So it appears that the cuDNN 7.6.3 does indeed fix this test case.

It would be good if this was more widely available.

Starting tests of the python test examples:

getting reports of NAN return values back in some of the vectors.
So there maybe still some issues here.

I have attached two files that show the results as produced on the jetson with the errors
and the results as produced on the x86 machine with nvidia cuda hardware with out the errors.

From within the python_examples directory.
here is the test case I am using:

python3 ./face_recognition.py …/examples/shape_predictor_5_face_landmarks.dat …/examples/dlib_face_recognition_resnet_model_v1.dat …/examples/faces_test

where the faces_test directory is a copy of the examples/faces directory but with the one test image:
bald_guys.jpg

Regards,

Ross

Hi,

JetPack 4.3 DP is only available for the Jetson Xavier right now.
Would you mind to test this on the Xavier or wait for our official release for Nano?

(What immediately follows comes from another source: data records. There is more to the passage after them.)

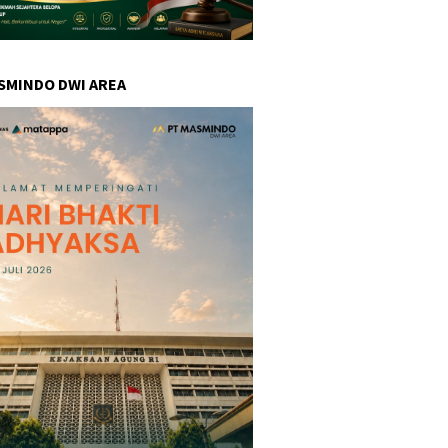
SMINDO DWI AREA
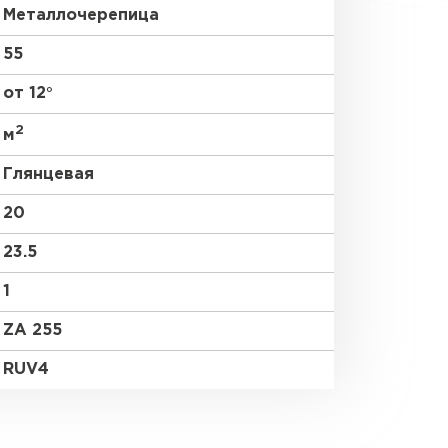
Металлочерепица
55
от 12°
2
м
Глянцевая
20
23.5
1
ZA 255
RUV4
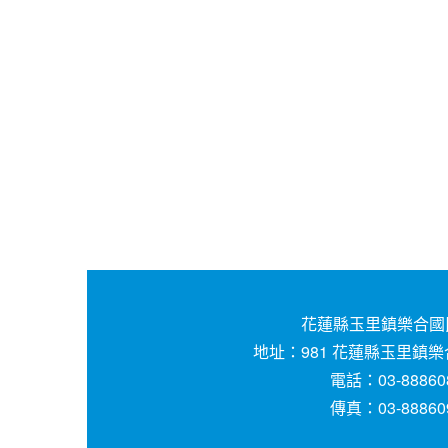
花蓮縣玉里鎮樂合國
地址：981 花蓮縣玉里鎮樂
電話：03-88860
傳真：03-88860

It might be workable to use it re-flash other platform.
But it’s challenging for us to narrow down the issue for a non-official environment.

By the way, it’s recommended to setup the whole system with the same JetPack version.
If you are installing some packages from JetPack4.3 DP, please also reflash the system as well.

There might be some hidden dependencies and causes some unexpected launch failure.

Thanks.